About Clearway Energy, Inc.

Clearway Energy, Inc. is one of the largest owners of clean energy generation assets in the US and is leading the transition to a world powered by clean energy. Our portfolio comprises approximately 11.7 GW of gross capacity in 26 states, including 9 GW of wind, solar, and battery energy storage and over 2.7 GW of conventional dispatchable power capacity providing critical grid reliability services. Through our diversified and primarily contracted clean energy portfolio, Clearway Energy endeavors to provide our investors with stable and growing dividend income. Clearway Energy, Inc.’s Class C and Class A common stock are traded on the New York Stock Exchange under the symbols CWEN and CWEN.A, respectively. Clearway Energy, Inc. is sponsored by our controlling investor, Clearway Energy Group LLC. For more information, visit investor.clearwayenergy.com.

Safe Harbor Disclosure

This news release contains forward-looking statements within the meaning of Section 27A of the Securities Act of 1933 and Section 21E of the Securities Exchange Act of 1934. Such forward-looking statements are subject to certain risks, uncertainties and assumptions, and typically can be identified by the use of words such as “expect,” “estimate,” "target," “anticipate,” “forecast,” “plan,” “outlook,” “believe” and similar terms. Such forward-looking statements include, but are not limited to, statements regarding, Clearway Energy, Inc.’s (the “Company’s”) dividend expectations and its operations, its facilities and its financial results, statements regarding the likelihood, terms, timing and/or consummation of the transactions described above, the potential benefits, opportunities, and results with respect to the transactions, including the Company’s future relationship and arrangements with Global Infrastructure Partners, TotalEnergies, and Clearway Energy Group (collectively and together with their affiliates, “Related Persons”), as well as the Company's Net Income, Adjusted EBITDA, Cash from Operating Activities, Cash Available for Distribution, the Company’s future revenues, income, indebtedness, capital structure, strategy, plans, expectations, objectives, projected financial performance and/or business results and other future events, and views of economic and market conditions.
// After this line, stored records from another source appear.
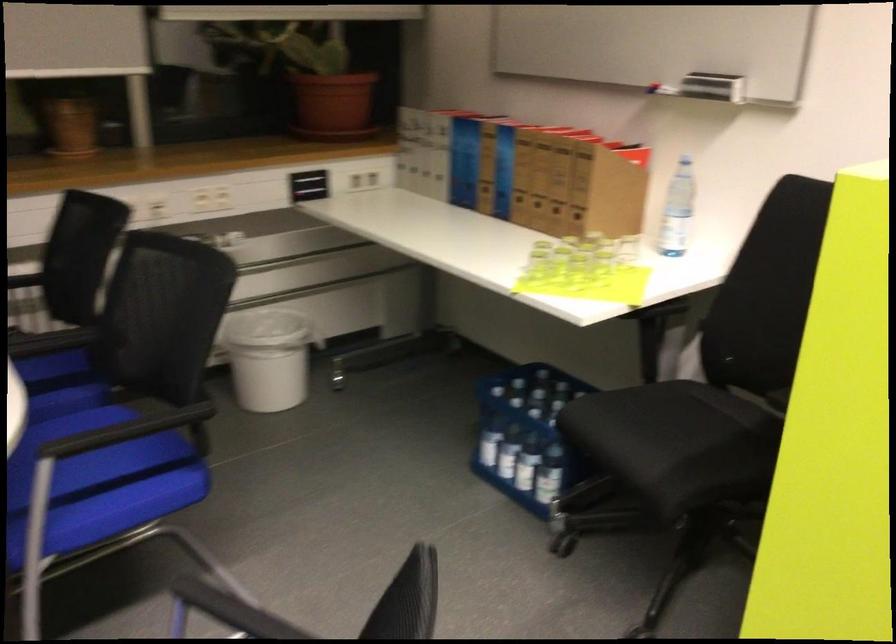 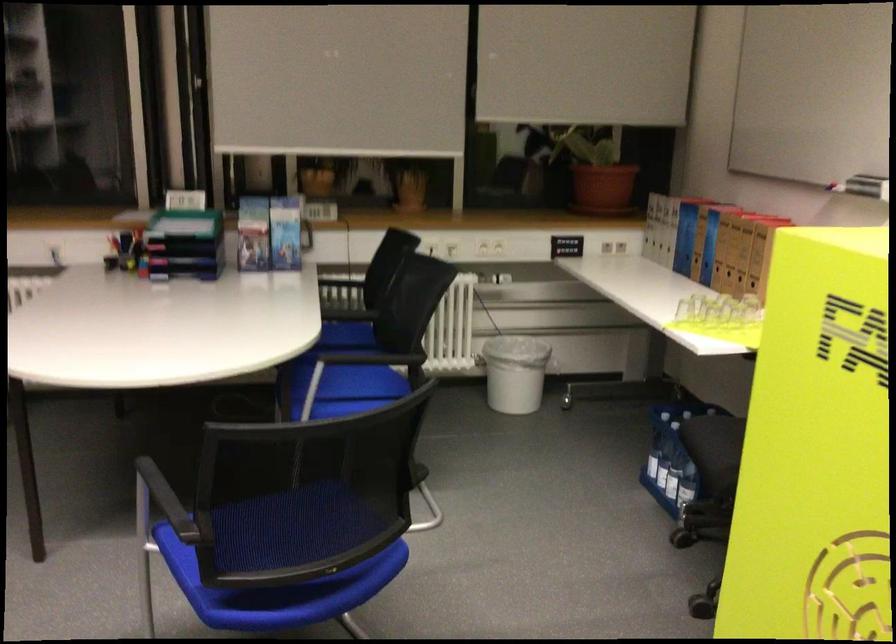 Locate, in the second image, the point that corresponds to the point at 561,172 in the first image.

(746, 243) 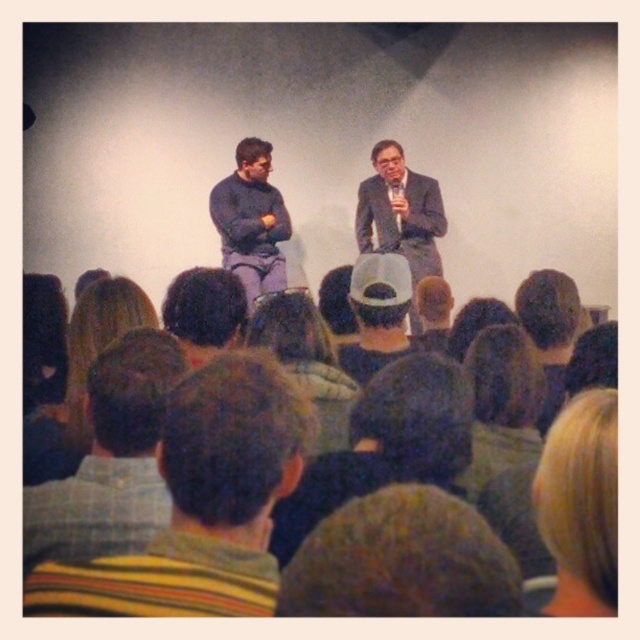 Is point (122, 520) farther from viewer compared to point (268, 188)?

No, it is in front of (268, 188).

Who is more distant from viewer, (51, 524) or (244, 257)?

Positioned behind is point (244, 257).

The height and width of the screenshot is (640, 640). What do you see at coordinates (109, 458) in the screenshot?
I see `striped shirt at lower left` at bounding box center [109, 458].

The width and height of the screenshot is (640, 640). I want to click on striped shirt at lower left, so click(x=109, y=458).

What do you see at coordinates (202, 502) in the screenshot?
I see `striped sweater at center` at bounding box center [202, 502].

Does point (204, 483) lie in front of point (280, 196)?

Yes, it is.

The image size is (640, 640). What are the coordinates of `striped sweater at center` in the screenshot? It's located at (202, 502).

Who is more forward, (262, 385) or (419, 257)?

Point (262, 385)

Measure the distance between point [86,589] and camera.

31.98 inches

Find the location of a particular element. This screenshot has width=640, height=640. striped sweater at center is located at coordinates (202, 502). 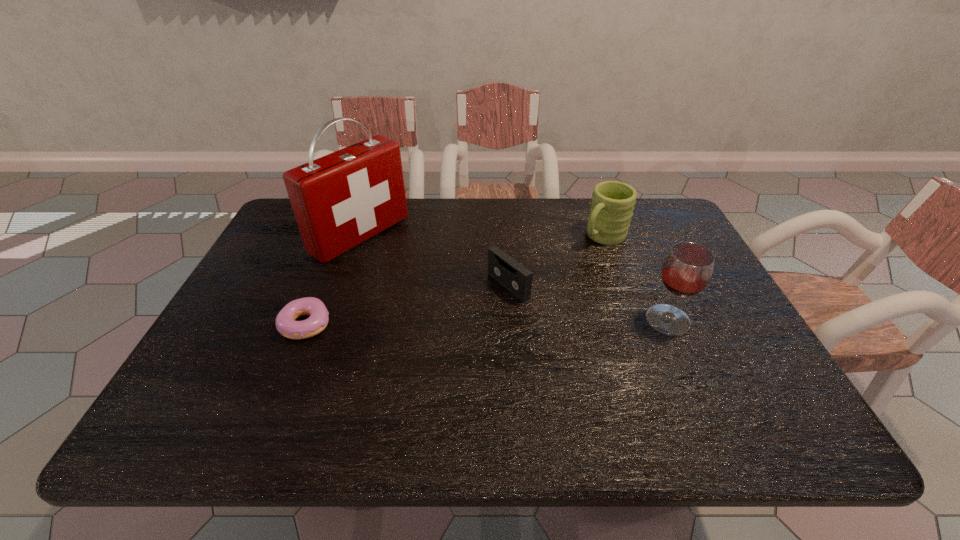 You are a GUI agent. You are given a task and a screenshot of the screen. Output one action in this format:
    pyautogui.click(x=<x>, y=<y>)
    Task: Click on the vacant space that satisfies the following two spatial constraints: 1. on the back side of the third object from right to left; 2. on the right side of the doughnut
    This screenshot has height=540, width=960.
    Given the screenshot: What is the action you would take?
    pyautogui.click(x=322, y=286)

Where is `free point that satisfies the following two spatial constraints: 1. on the back side of the third farthest object; 2. on the left side of the doughnut`? free point that satisfies the following two spatial constraints: 1. on the back side of the third farthest object; 2. on the left side of the doughnut is located at coordinates click(x=322, y=286).

Locate an element on the screen. vacant space that satisfies the following two spatial constraints: 1. on the front side of the mug; 2. on the right side of the first-aid kit is located at coordinates (360, 237). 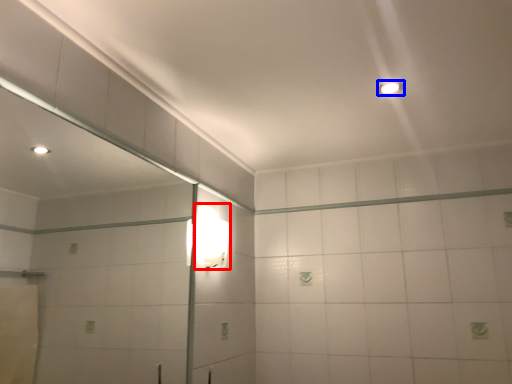 Question: Which object is closer to the camera taking this photo, light fixture (highlighted by a red box) or light fixture (highlighted by a blue box)?

Choices:
 (A) light fixture
 (B) light fixture

Answer: (B) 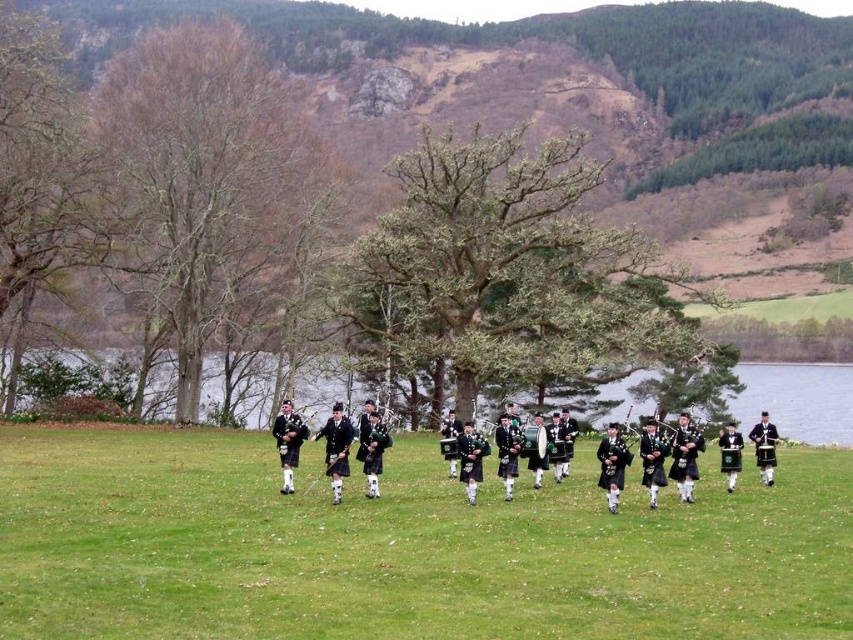 You are a photographer planning to capture a closeup of the green grass at center and the green leafy tree at center in the scene. Based on their sizes, which one would you need to get closer to in order to fill the frame?

The green grass at center occupies less space than the green leafy tree at center, so you would need to get closer to the green grass at center to fill the frame.

You are a photographer trying to capture the pipers and the background. Which object, the green leafy tree at center or the bare wood at left, would be closer to the camera when focusing on the pipers?

The green leafy tree at center is closer to the camera than the bare wood at left because it is positioned in front of it. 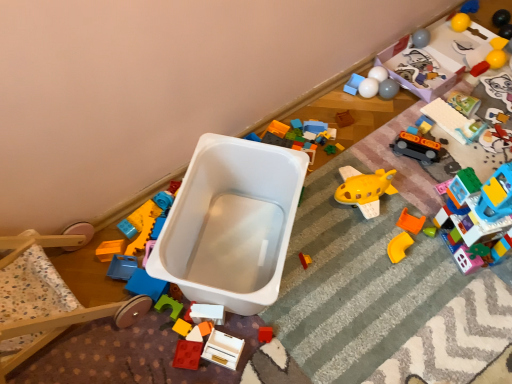 Find the location of `free location to the right of matte yellow toy airplane at center, arranged as the 5th toy when viewed from the left`. free location to the right of matte yellow toy airplane at center, arranged as the 5th toy when viewed from the left is located at coordinates (359, 265). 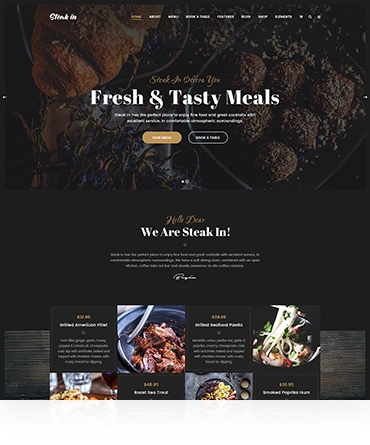 Identify the location of glass of water. (81, 382). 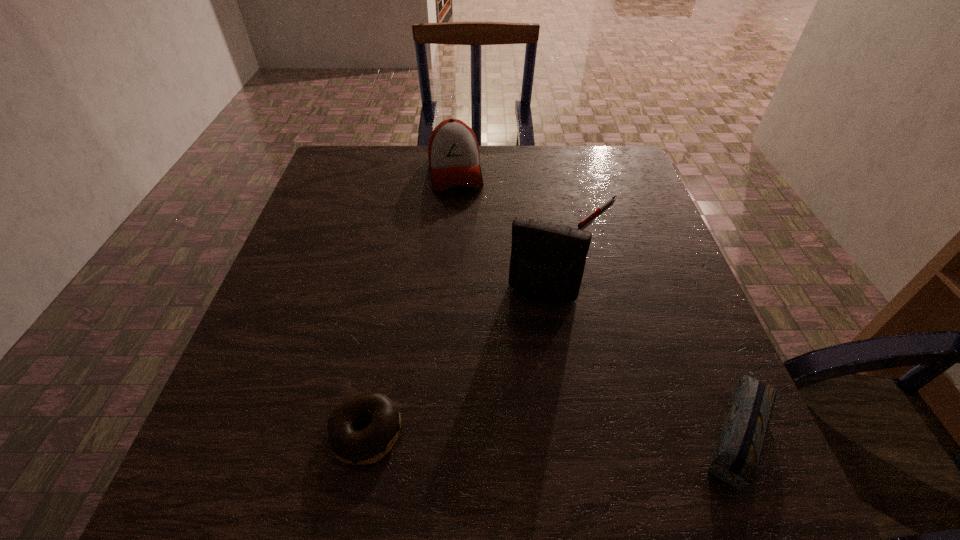 Identify the location of pencil box present at the right edge. (736, 460).

Where is `pen that is at the right edge`? The image size is (960, 540). pen that is at the right edge is located at coordinates (610, 200).

The image size is (960, 540). Identify the location of object present at the near right corner. (736, 460).

In the image, there is a desktop. Where is `free space at the far edge`? free space at the far edge is located at coordinates (510, 183).

Find the location of `vacant position at the near edge of the desktop`. vacant position at the near edge of the desktop is located at coordinates (629, 431).

The image size is (960, 540). In the image, there is a desktop. What are the coordinates of `vacant space at the left edge` in the screenshot? It's located at (312, 204).

In order to click on vacant space at the right edge of the desktop in this screenshot , I will do `click(638, 313)`.

What are the coordinates of `vacant space at the near left corner` in the screenshot? It's located at (277, 429).

At what (x,y) coordinates should I click in order to perform the action: click on vacant space at the far right corner of the desktop. Please return your answer as a coordinate pair (x, y). The image size is (960, 540). Looking at the image, I should click on (609, 178).

You are a GUI agent. You are given a task and a screenshot of the screen. Output one action in this format:
    pyautogui.click(x=<x>, y=<y>)
    Task: Click on the vacant space that's between the fourth tallest object and the pen
    Image resolution: width=960 pixels, height=540 pixels.
    Given the screenshot: What is the action you would take?
    pyautogui.click(x=482, y=322) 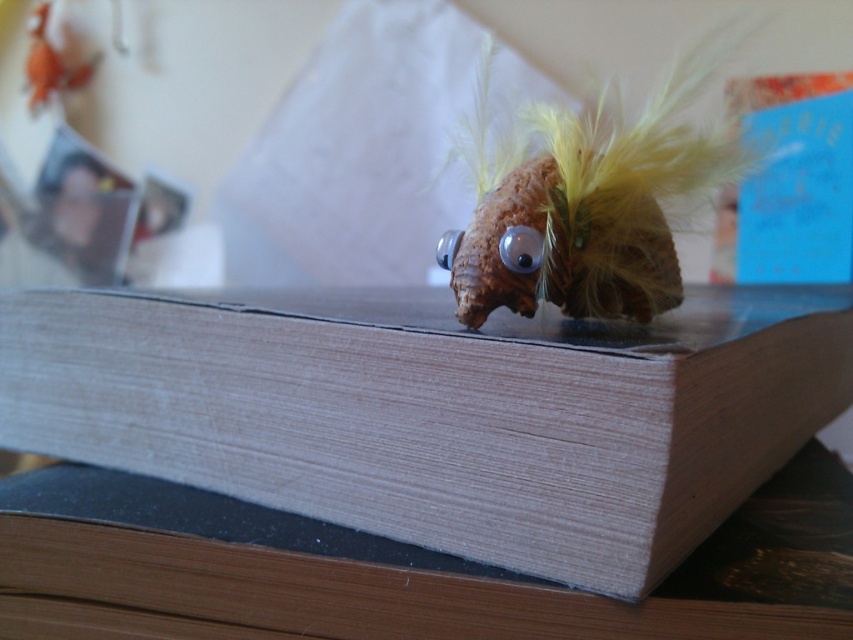 Question: From the image, what is the correct spatial relationship of wooden paperback book at center in relation to fuzzy brown snail at center?

Choices:
 (A) left
 (B) right

Answer: (A)

Question: Which point is closer to the camera?

Choices:
 (A) (30, 49)
 (B) (468, 509)
 (C) (625, 256)

Answer: (B)

Question: Can you confirm if wooden paperback book at center is thinner than fuzzy brown snail at center?

Choices:
 (A) yes
 (B) no

Answer: (B)

Question: Which object is closer to the camera taking this photo?

Choices:
 (A) fuzzy brown snail at center
 (B) orange plush toy at upper left

Answer: (A)

Question: Is wooden paperback book at center below orange plush toy at upper left?

Choices:
 (A) yes
 (B) no

Answer: (A)

Question: Which point is closer to the camera?

Choices:
 (A) fuzzy brown snail at center
 (B) wooden paperback book at center
 (C) orange plush toy at upper left

Answer: (B) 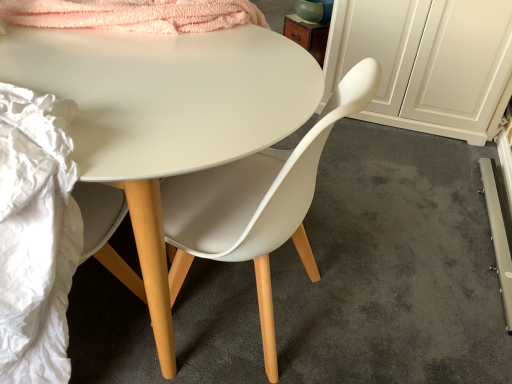 Find the location of a particular element. Image resolution: width=512 pixels, height=384 pixels. vacant space in between white matte cabinet at right and matte white chair at center is located at coordinates (389, 202). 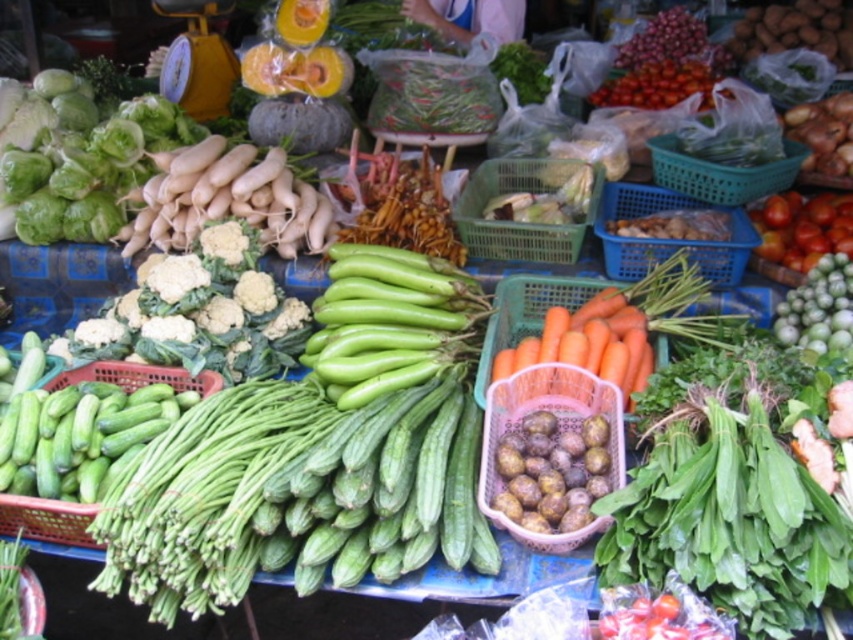 Question: Which point is farther to the camera?

Choices:
 (A) translucent plastic corn at center
 (B) green plastic basket at center
 (C) green plastic cucumbers at left
 (D) matte plastic basket at center right

Answer: (A)

Question: Does green matte eggplant at center come in front of ripe red tomato at upper right?

Choices:
 (A) no
 (B) yes

Answer: (B)

Question: Is blue plastic basket at center-right in front of green plastic basket at center?

Choices:
 (A) no
 (B) yes

Answer: (B)

Question: Which point is closer to the camera?

Choices:
 (A) matte plastic basket at center right
 (B) green matte eggplant at center

Answer: (A)

Question: Can you confirm if matte plastic basket at center right is positioned above ripe red tomato at upper right?

Choices:
 (A) no
 (B) yes

Answer: (A)

Question: Which object appears farthest from the camera in this image?

Choices:
 (A) matte plastic basket at center right
 (B) green matte eggplant at center
 (C) blue plastic basket at center-right
 (D) translucent plastic corn at center

Answer: (D) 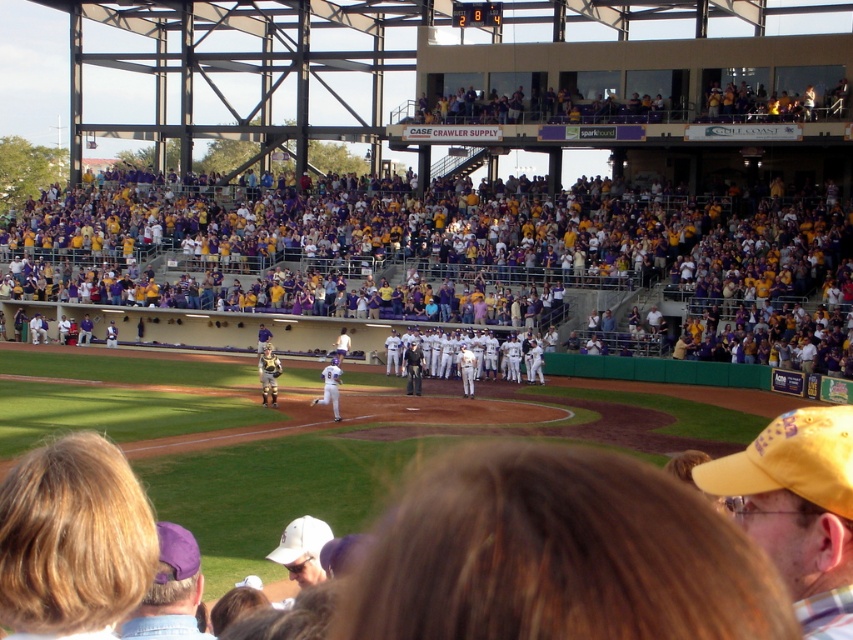 Is the position of yellow fabric cap at upper right less distant than that of gold metallic helmet at center?

Yes, yellow fabric cap at upper right is closer to the viewer.

You are a GUI agent. You are given a task and a screenshot of the screen. Output one action in this format:
    pyautogui.click(x=<x>, y=<y>)
    Task: Click on the yellow fabric cap at upper right
    
    Given the screenshot: What is the action you would take?
    pyautogui.click(x=799, y=508)

What do you see at coordinates (799, 508) in the screenshot? I see `yellow fabric cap at upper right` at bounding box center [799, 508].

Image resolution: width=853 pixels, height=640 pixels. I want to click on yellow fabric cap at upper right, so click(x=799, y=508).

Does purple fabric cap at lower left have a lesser height compared to white matte baseball cap at lower center?

No, purple fabric cap at lower left is not shorter than white matte baseball cap at lower center.

This screenshot has height=640, width=853. Identify the location of purple fabric cap at lower left. pyautogui.click(x=170, y=592).

At what (x,y) coordinates should I click in order to perform the action: click on purple fabric cap at lower left. Please return your answer as a coordinate pair (x, y). The width and height of the screenshot is (853, 640). Looking at the image, I should click on (170, 592).

Between purple/yellow jersey at upper center and white uniformed players at center, which one is positioned higher?

Positioned higher is purple/yellow jersey at upper center.

Is purple/yellow jersey at upper center wider than white uniformed players at center?

Yes, purple/yellow jersey at upper center is wider than white uniformed players at center.

Is point (206, 228) positioned before point (427, 372)?

No, (206, 228) is behind (427, 372).

Find the location of a particular element. The width and height of the screenshot is (853, 640). purple/yellow jersey at upper center is located at coordinates (460, 259). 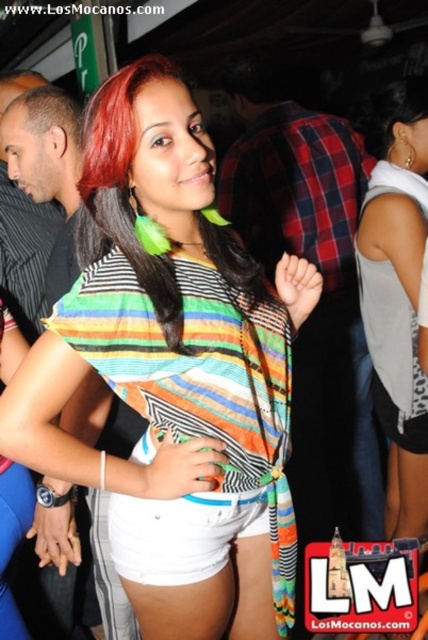 Is gray fabric tank top at center positioned at the back of white fabric shorts at lower center?

Yes, gray fabric tank top at center is further from the viewer.

Which is behind, point (424, 189) or point (184, 522)?

Positioned behind is point (424, 189).

Image resolution: width=428 pixels, height=640 pixels. I want to click on gray fabric tank top at center, so pos(398,301).

Is gray fabric tank top at center positioned in front of multicolored fabric hair at center?

No, it is behind multicolored fabric hair at center.

Does gray fabric tank top at center have a greater height compared to multicolored fabric hair at center?

Yes, gray fabric tank top at center is taller than multicolored fabric hair at center.

Who is more forward, (388,252) or (149,289)?

Point (149,289)

This screenshot has width=428, height=640. What are the coordinates of `gray fabric tank top at center` in the screenshot? It's located at (398, 301).

Can you confirm if brushed metal watch at upper left is positioned to the left of white fabric shorts at lower center?

Indeed, brushed metal watch at upper left is positioned on the left side of white fabric shorts at lower center.

Does brushed metal watch at upper left have a greater height compared to white fabric shorts at lower center?

Correct, brushed metal watch at upper left is much taller as white fabric shorts at lower center.

Locate an element on the screen. brushed metal watch at upper left is located at coordinates (47, 168).

The image size is (428, 640). In order to click on brushed metal watch at upper left in this screenshot , I will do `click(47, 168)`. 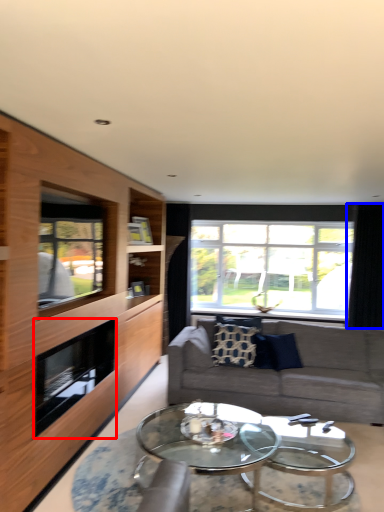 Question: Which object appears closest to the camera in this image, fireplace (highlighted by a red box) or curtain (highlighted by a blue box)?

Choices:
 (A) fireplace
 (B) curtain

Answer: (A) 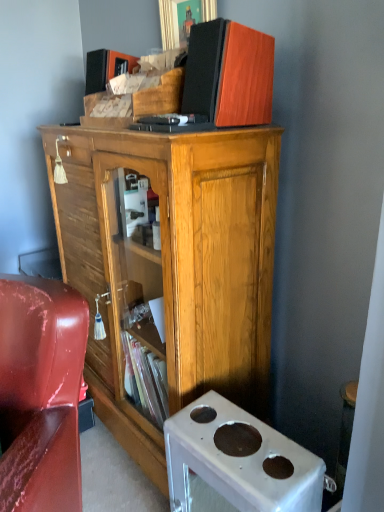 Locate an element on the screen. vacant area on top of white plastic desk at lower right (from a real-world perspective) is located at coordinates [x=224, y=423]. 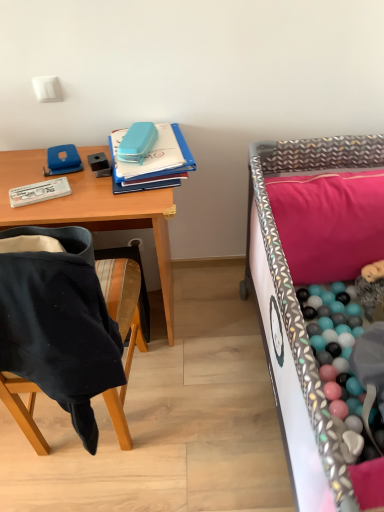 Question: Looking at their shapes, would you say blue plastic notebook at upper center is wider or thinner than wooden desk at upper left?

Choices:
 (A) thin
 (B) wide

Answer: (A)

Question: In terms of height, does blue plastic notebook at upper center look taller or shorter compared to wooden desk at upper left?

Choices:
 (A) short
 (B) tall

Answer: (A)

Question: Which object is the closest to the blue plastic notebook at upper center?

Choices:
 (A) black fabric chair at left
 (B) wooden desk at upper left
 (C) patterned fabric infant bed at right
 (D) pink fabric pillow at upper right

Answer: (B)

Question: Which of these objects is positioned closest to the patterned fabric infant bed at right?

Although the Company believes that the expectations are reasonable at this time, it can give no assurance that these expectations will prove to be correct, and actual results may vary materially. Factors that could cause actual results to differ materially from those contemplated above include, among others, the Company's ability to maintain and grow its quarterly dividend, impacts related to COVID-19 (including any variant of the virus) or any other pandemic, risks relating to the Company's relationships with its sponsors, the failure to identify, execute or successfully implement acquisitions or dispositions (including receipt of third party consents and regulatory approvals), risks related to hazards customary in the power industry, weather conditions, including wind and solar performance, the Company’s ability to operate its businesses efficiently, manage maintenance capital expenditures and costs effectively, and generate earnings and cash flows from its asset-based businesses in relation to its debt and other obligations, the willingness and ability of counterparties to the Company’s offtake agreements to fulfill their obligations under such agreements, the Company's ability to enter into new contracts as existing contracts expire, changes in government regulations, operating and financial restrictions placed on the Company that are contained in the project-level debt facilities and other agreements of the Company and its subsidiaries, and cyber terrorism and inadequate cybersecurity. Furthermore, any dividends are subject to available capital, market conditions, and compliance with associated laws and regulations.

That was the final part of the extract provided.